PS; kernel 2.6.3 gentoo-sources - plantronics headset (und ja, hab die anderen threads gelesen)

----------

## sarahb523

hi,

Also ich hab solche usb headsets noch nie ausprobiert, aber ich denke das headset stellt deinem system eine zweite (usb) soundkarte zur verfügung (z.b. /dev/dsp1

). Wenn du mit xmms & co. natürlich die sounds auf bspw. /dev/dsp absielst wird das headset nie benutzt. Stelle z.b. xmms und ähnliches mal auf ein anderes dsp-device um.

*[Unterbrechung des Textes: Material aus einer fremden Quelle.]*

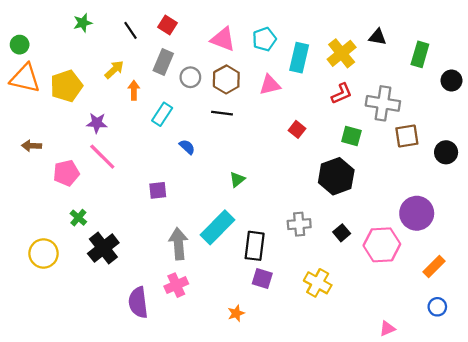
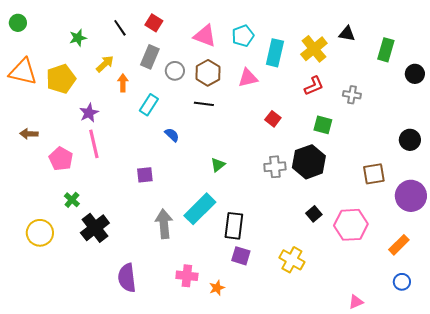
green star: (83, 23) -> (78, 38), moved
green circle: (20, 45) -> (18, 23), moved
gray cross: (383, 103) -> (352, 95), size x0.6
purple star: (97, 123) -> (89, 113), turned -30
brown square: (407, 136) -> (374, 174), moved
pink line: (102, 157) -> (94, 144), turned 32
pink pentagon: (66, 173) -> (61, 159), turned -30
purple circle: (417, 213) -> (411, 196), moved
gray cross: (299, 224) -> (275, 167), moved
pink cross: (176, 285) -> (187, 276), moved, turned 30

ps.: warum muß es denn nen usb-headset sein? ein ganz normales headset mit klinkenstecker hätte es problemloser getan.

----------

## _hephaistos_

hallo,

also kann man aRts irgendwo umstellen?

hab arts und esd am laufen...

headset hatte ich schon vor meinem wechsel nach linux  :Smile: 

ciao

----------

## sarahb523

schau mal in 

kontrollzentrum -> sound & multimedia -> sound-system => hardware

dort kannste das bevorzugte gerät einstellen, bzw. das dsp-device angeben was du bevorzugst. lies mal die "was ist das"-Hilfe zu "Eigene Hardware-Gerätedatei verwenden".

----------

## crocodille

Also ich habe mein Plantronics DSP-500 am laufen. Allerdings nur als OSS Emulated Device.

Die device Nodes liegen in /dev/sound/* (zumindest bei mir... Hab nen gentoo-dev-sources 2.6.7-r11 kernel mit UDEV).

Sound ist noch nicht gerade toll. Bis her konnte ich auch nur XMMS dazu bringen dieses Device zu benutzen. Ich habe schon viel mit der /etc/modules.d/alsa rumprobiert aber es ist noch nicht besser geworde. Vielleicht findet ihr ja noch was raus. Aber bisher scheinen es noch nicht viele am laufen zu haben unter gentoo. Hab nur gelesen das es Leute unter RedHat laufen haben.

KMix erkennt mein Headset auch nicht, da ich es nur mit ALSA kompiliert habe. XMMS musste ich auch neu emerge"n" mit OSS Support und dann gings.

kphone läuft auch mit dem Headset. Allerdings hatte ich bisher immer eine schlecte Empfangsqualität.

----------

## _hephaistos_

ich geb ganz ehrlich zu, dass ich es aufgegeben habe.

irgendwie hatte ich nur Probleme: KMix hat es sofort erkannt, aber ich habs nicht geschafft Töne in das Teil reinzubringen  :Smile:  nach dem Abstecken war öfters mal das Keyboard tot usw... unter Knoppix hat das "Hören" halbwegs funktioniert, obwohl ich nicht die Lautstärke regeln konnte -> Micro allerdings, Fehlanzeige...

Stattdessen jetzt ein BILLIGES (15 EUR) stinknormales Headset und bin überglücklich mit Skype unterwegs... hat auf Anhieb alles funktioniert und Probleme hatte ich bis jetzt noch gar keine.

ciao

----------